After a single transient error occurs, all subsequent requests fail with "client is closing", requiring a full reconnection. This affects production systems where temporary issues (server restarts, network glitches, load spikes) should be recoverable.


1. What did you do?

Created an MCP client using StreamableClientTransport and made three sequential tool calls, where the second call encounters a transient error (timeout, 503, network interruption, etc.):

httpClient := &http.Client{Timeout: /* some timeout */}
transport := &mcp.StreamableClientTransport{
    Endpoint:   serverURL,
    HTTPClient: httpClient,
}

session, _ := client.Connect(ctx, transport, nil)

// Call 1: Fast tool - should succeed
result1, err1 := session.CallTool(ctx, &mcp.CallToolParams{Name: "delay_tool"})

// Call 2: Encounters transient error (timeout, 503, etc.)
result2, err2 := session.CallTool(ctx, &mcp.CallToolParams{Name: "delay_tool"})

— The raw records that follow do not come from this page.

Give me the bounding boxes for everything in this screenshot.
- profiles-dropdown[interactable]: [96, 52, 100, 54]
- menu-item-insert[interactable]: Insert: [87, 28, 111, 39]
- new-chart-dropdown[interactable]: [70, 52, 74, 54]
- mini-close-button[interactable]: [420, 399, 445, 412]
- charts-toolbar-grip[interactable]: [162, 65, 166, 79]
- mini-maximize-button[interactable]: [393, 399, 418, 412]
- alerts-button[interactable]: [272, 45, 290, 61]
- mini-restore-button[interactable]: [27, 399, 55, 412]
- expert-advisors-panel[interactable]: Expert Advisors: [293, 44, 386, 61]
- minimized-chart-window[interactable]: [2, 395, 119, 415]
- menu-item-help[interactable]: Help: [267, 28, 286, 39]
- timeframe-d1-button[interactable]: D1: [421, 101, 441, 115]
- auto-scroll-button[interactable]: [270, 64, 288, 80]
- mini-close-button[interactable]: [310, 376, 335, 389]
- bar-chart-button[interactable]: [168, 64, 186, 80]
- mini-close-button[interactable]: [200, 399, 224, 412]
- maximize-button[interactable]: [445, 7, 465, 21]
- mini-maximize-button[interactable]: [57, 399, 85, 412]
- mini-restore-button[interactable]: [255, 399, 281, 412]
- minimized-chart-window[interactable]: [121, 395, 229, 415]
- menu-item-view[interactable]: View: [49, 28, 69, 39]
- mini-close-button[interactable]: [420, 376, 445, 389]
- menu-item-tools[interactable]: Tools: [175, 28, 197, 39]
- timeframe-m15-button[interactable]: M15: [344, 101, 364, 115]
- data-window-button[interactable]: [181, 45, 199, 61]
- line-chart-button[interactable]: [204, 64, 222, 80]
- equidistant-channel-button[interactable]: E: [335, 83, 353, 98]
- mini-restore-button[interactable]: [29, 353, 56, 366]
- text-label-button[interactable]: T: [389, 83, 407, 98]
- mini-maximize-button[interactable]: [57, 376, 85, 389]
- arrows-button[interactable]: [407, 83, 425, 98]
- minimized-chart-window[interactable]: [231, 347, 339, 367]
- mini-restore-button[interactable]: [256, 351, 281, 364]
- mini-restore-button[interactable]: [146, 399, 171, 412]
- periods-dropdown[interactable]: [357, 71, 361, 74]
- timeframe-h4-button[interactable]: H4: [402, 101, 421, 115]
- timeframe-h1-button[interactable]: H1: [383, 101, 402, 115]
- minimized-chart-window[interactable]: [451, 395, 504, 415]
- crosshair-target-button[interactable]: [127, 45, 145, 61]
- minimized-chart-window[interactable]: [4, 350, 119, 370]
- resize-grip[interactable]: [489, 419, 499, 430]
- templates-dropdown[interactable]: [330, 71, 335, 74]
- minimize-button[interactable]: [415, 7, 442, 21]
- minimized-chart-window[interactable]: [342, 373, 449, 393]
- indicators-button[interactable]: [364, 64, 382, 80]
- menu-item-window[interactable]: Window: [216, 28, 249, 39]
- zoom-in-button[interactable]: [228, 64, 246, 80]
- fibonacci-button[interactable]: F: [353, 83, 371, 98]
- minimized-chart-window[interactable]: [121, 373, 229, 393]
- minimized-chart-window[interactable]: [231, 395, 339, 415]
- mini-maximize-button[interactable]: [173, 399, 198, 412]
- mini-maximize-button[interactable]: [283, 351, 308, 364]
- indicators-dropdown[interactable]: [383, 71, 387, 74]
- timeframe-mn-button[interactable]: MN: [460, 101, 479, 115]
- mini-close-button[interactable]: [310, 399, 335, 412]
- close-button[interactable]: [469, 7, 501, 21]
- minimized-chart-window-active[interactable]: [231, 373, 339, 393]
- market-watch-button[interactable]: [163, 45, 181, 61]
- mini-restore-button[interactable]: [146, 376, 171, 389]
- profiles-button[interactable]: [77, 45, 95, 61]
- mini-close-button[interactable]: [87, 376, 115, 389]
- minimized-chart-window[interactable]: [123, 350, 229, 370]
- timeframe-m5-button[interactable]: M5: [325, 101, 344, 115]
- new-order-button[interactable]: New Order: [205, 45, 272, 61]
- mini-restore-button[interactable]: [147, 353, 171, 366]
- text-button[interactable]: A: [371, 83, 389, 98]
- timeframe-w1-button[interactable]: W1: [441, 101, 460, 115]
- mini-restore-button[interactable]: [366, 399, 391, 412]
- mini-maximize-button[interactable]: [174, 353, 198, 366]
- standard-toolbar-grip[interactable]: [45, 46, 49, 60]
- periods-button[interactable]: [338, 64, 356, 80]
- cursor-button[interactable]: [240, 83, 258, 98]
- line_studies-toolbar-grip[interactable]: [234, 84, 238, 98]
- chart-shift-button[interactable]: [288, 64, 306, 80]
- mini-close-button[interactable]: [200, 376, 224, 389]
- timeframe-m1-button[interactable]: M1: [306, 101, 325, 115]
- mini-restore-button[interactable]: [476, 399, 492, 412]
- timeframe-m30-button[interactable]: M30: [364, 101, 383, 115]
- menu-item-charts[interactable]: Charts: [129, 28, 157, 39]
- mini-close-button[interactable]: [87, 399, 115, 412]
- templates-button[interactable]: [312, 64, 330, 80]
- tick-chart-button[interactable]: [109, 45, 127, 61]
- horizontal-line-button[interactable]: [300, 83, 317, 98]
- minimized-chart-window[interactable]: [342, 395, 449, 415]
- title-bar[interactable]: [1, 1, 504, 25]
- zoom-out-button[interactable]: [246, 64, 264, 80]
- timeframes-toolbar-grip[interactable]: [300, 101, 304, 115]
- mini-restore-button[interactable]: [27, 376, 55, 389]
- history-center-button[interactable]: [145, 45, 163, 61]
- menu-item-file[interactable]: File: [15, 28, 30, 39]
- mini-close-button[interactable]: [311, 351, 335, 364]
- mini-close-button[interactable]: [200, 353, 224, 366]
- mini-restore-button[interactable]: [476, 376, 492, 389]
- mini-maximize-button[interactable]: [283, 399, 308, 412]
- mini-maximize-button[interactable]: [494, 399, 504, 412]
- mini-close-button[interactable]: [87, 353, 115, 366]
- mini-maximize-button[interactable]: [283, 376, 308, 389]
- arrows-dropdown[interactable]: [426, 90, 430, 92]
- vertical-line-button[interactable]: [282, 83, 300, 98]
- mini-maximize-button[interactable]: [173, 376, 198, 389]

// Call 3: Fast tool - should succeed
result3, err3 := session.CallTool(ctx, &mcp.CallToolParams{Name: "delay_tool"})

2. What did you see?

Call #1: SUCCESS
Call #2: FAILED - calling "tools/call": sending "tools/call": Post "http://...": context deadline exceeded (Client.Timeout exceeded while awaiting headers)
Call #3: FAILED - connection closed: calling "tools/call": client is closing: EOF
Call #4+: FAILED - connection closed: calling "tools/call": client is closing: EOF

After Call #2 encounters a transient error, all subsequent calls fail permanently with "client is closing: EOF" errors. The connection becomes unusable and must be recreated.

3. What did you expect to see?

Call #1: SUCCESS ✅
Call #2: FAILED - transient error (expected)
Call #3: SUCCESS ✅ (connection should survive the transient error)
Call #4+: SUCCESS ✅

The connection should remain healthy after transient errors. Only fatal errors (authentication failures, protocol errors, session termination) should require reconnection.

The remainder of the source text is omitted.